I would think that example speaks louder than words - in fact, words to me are reflections and thoughts after the fact - after experiencing some example.

Looking forward, some of you will become coaches and captains of teams and for starters you will imitate the example of those you saw on the teams you were on.

Looking forward, some of you will be in organizations in this school - and future schools.

For example, some of you will experience COSA here at St. Mary’s. Those on COSA will influence you - in what you do and what you don’t do - how you saw people lead and not lead - how someone ran a meeting well or not so well. And hopefully, what you will learn are the examples you liked and didn’t like.

Looking forwards, most of you will become parents, leading kids into the future, and you will do parenting the way you saw your parents do parenting. There will be things your parents did that you won’t do - because you named them and you named how you want to be different.

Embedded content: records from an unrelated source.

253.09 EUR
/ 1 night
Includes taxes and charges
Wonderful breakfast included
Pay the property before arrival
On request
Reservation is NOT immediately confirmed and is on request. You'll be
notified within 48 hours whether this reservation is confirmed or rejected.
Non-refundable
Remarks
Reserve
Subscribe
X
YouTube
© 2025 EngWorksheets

If you don’t do that, “History will repeat itself.”

Someone said, “If you want to change someone, you have to change their grandmother.”

So what I’m saying here is this: “For example? is a great life question - to ask it a good 10,000 times before you die.”

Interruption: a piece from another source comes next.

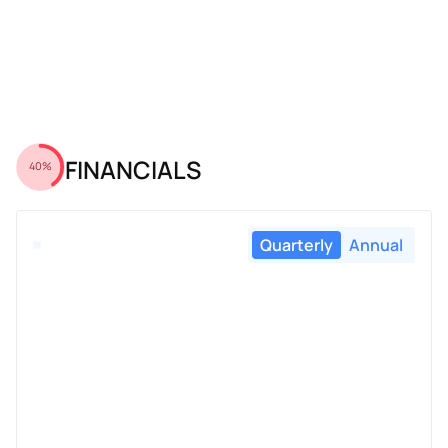
FINANCIALS
40%
Quarterly
Annual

When someone is complaining - when someone is accusing you of something, ask - say, “For example?”

Let me give one of my favorite examples. It’s called, “How To Use a Microphone.”



As COSA leaders - as any leader - learn how to speak loud and clear when you stand  up to speak up at a microphone.

At different times in life, you will go to the microphone.

When I get a chance,  I like to tell anyone who will listen, “Here’s how I learned to use a microphone.”

For example, someone says to you, “You were at the microphone and it’s obvious, you don’t know how to use a microphone.”

So you answer back, “Sorry! I didn’t know that. Thanks for telling me. Well, can you show me how to use a microphone?” 

When you do that, you’re asking, “For example, what’s the best way to use a microphone.”

It’s then I say, “Make a fist. Then make a ‘Thumbs up.’ with that fist. Then put the tip of your thumb on your lips - still making a fist. Then leaving your hand exactly as it is,  fold in your thumb.”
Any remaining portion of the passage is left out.